After authorization, Access Token can be replaced with Wallet Token, or you can store both, but use Wallet Token first when authorizing.

The method of saving two tokens is used in one of the games. An example of using such a pair of tokens when creating an authorization header:

getAuthorization(user.walletToken ?? user.accessToken);

Auxiliary tokens

Auxiliary tokens are needed to ensure the technical implementation of the exchange of sensitive information between applications or services.

Secret Keys

Private

The private secret key is issued before the integration begins and is used to verify requests coming from a third-party service. In response to a request with such a key, a user access token is returned, which can be used to sign the user's transactions.

It is recommended to pass it to the application as an environment variable, while ensuring that the code is not leaked. For example, use Google Secret Manager or similar services.
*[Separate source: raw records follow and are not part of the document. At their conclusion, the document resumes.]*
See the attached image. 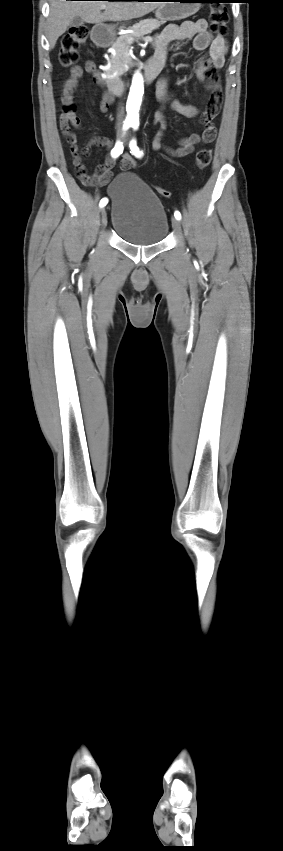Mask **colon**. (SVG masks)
Masks as SVG:
<instances>
[{
    "label": "colon",
    "mask_w": 283,
    "mask_h": 851,
    "mask_svg": "<svg viewBox=\"0 0 283 851\" xmlns=\"http://www.w3.org/2000/svg\"><path fill=\"white\" fill-rule=\"evenodd\" d=\"M210 20V28L211 31L219 36H223L227 33V23H228V13L226 9L222 6H214L212 7L209 15ZM89 34V30L87 26L80 25L75 28L69 30L66 34L63 35L61 39V47L59 50V62L63 66H71L77 62L79 58V48L80 46L87 40ZM65 112L74 111L73 105H68L64 107ZM214 128L209 127L206 130L208 135L214 134ZM212 159V150L209 148H202L196 154V165L203 169L207 167ZM78 177L84 183H90L91 177L84 173L81 170L77 169ZM159 195L163 198H169L170 192L163 189H157Z\"/></svg>",
    "instance_id": "1"
}]
</instances>
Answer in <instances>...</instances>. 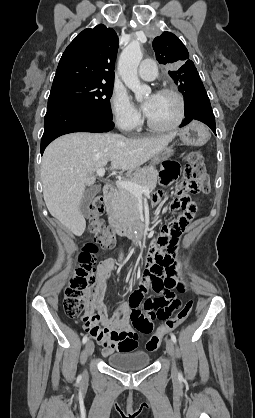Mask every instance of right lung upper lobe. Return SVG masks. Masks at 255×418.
<instances>
[{"mask_svg": "<svg viewBox=\"0 0 255 418\" xmlns=\"http://www.w3.org/2000/svg\"><path fill=\"white\" fill-rule=\"evenodd\" d=\"M117 49L113 29L100 24L83 30L64 51L52 85L68 81L114 83Z\"/></svg>", "mask_w": 255, "mask_h": 418, "instance_id": "1", "label": "right lung upper lobe"}]
</instances>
The principle of operation is almost the same as that of any Secret Key.

Public

The public secret key is issued before the integration begins and is used to initialize LinQ SDKs(Unity) and in general verify requests coming from front-end.

Secret Token

This token is required to initiate login through LinQ app from the application or game side. This token is involved in the formation of a special secret code, which is verified in the LinQ application, and based on this code, the accounts are finally linked.